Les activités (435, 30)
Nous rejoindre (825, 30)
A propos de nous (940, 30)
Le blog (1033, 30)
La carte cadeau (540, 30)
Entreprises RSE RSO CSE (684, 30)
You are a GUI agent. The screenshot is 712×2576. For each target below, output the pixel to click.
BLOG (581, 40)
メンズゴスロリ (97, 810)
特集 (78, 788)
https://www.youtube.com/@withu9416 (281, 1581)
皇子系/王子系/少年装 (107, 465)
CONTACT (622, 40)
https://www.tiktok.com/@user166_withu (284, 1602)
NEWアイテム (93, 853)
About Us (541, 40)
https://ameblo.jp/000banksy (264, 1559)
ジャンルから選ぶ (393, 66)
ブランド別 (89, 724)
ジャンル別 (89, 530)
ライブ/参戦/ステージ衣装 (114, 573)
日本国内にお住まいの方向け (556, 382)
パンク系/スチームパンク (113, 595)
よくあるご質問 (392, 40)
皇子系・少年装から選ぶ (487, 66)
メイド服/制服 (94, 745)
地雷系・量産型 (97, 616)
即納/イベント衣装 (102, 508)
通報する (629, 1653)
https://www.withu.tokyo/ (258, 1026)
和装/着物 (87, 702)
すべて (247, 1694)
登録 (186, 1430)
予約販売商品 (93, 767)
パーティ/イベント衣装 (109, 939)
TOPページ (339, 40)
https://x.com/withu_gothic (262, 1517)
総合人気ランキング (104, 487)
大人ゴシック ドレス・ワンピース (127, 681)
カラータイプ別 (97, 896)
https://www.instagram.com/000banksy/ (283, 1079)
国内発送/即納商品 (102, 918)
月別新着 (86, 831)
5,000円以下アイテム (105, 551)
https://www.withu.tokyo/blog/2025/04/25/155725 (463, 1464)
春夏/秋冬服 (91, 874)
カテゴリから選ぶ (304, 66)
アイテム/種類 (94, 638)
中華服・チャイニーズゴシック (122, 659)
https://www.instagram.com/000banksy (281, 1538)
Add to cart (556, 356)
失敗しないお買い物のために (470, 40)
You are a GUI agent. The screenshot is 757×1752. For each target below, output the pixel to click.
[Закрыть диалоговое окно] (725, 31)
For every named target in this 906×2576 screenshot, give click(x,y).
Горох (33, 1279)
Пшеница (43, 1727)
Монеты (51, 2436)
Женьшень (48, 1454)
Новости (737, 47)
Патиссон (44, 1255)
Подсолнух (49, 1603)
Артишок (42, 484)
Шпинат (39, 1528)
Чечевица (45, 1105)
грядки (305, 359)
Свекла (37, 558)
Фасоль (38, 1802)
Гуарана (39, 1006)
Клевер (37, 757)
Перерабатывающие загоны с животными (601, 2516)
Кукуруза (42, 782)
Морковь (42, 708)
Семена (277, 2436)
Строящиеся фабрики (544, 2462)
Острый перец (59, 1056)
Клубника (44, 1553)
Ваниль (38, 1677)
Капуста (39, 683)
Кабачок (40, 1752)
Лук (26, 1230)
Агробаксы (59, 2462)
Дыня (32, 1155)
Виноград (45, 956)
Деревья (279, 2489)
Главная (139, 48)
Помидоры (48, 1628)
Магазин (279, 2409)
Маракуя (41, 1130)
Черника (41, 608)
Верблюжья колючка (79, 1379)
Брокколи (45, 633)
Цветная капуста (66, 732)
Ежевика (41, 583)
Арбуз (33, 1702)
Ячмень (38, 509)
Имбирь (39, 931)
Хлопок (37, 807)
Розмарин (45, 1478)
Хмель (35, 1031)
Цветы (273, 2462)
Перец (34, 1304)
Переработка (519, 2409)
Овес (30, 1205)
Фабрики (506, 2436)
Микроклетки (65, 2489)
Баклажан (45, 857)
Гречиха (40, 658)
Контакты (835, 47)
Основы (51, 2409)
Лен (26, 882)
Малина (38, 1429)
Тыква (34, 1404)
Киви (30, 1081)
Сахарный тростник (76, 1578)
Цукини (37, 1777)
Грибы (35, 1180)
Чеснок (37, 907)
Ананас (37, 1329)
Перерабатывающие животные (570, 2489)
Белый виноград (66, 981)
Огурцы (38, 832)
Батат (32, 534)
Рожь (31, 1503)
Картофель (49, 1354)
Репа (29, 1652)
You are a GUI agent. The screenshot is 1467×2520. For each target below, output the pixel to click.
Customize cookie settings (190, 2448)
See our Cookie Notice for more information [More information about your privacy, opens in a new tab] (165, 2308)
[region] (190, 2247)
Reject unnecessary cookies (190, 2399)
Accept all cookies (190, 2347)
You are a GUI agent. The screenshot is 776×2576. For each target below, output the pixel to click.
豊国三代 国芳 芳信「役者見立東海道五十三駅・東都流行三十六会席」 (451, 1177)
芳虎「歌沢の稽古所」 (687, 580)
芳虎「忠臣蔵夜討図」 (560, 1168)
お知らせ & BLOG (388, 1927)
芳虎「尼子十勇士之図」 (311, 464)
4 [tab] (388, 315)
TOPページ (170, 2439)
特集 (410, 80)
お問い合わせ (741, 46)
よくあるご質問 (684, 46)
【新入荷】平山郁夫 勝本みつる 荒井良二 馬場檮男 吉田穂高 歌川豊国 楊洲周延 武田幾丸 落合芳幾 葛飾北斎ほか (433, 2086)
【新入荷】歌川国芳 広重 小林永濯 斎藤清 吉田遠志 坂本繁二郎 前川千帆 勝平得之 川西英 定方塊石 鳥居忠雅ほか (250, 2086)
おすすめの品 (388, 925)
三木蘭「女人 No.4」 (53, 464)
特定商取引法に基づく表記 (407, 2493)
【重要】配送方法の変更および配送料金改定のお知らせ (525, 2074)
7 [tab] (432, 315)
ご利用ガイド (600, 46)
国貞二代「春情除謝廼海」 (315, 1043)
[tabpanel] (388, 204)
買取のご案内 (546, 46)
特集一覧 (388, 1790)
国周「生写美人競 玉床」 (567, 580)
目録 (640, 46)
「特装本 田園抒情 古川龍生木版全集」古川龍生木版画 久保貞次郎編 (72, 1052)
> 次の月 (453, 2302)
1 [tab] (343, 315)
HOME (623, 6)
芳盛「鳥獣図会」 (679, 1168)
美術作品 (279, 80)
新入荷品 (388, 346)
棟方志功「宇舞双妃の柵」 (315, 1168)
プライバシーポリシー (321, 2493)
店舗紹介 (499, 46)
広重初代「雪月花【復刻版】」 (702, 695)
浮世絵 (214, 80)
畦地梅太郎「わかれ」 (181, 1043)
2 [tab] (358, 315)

☆ ☆ ☆ ☆ ☆ ☆ ☆

Exercise objective ::
Report every line of the data in which "tokyo" appears.

Task result ::
https://www.withu.tokyo/ (258, 1026)
https://www.withu.tokyo/blog/2025/04/25/155725 (463, 1464)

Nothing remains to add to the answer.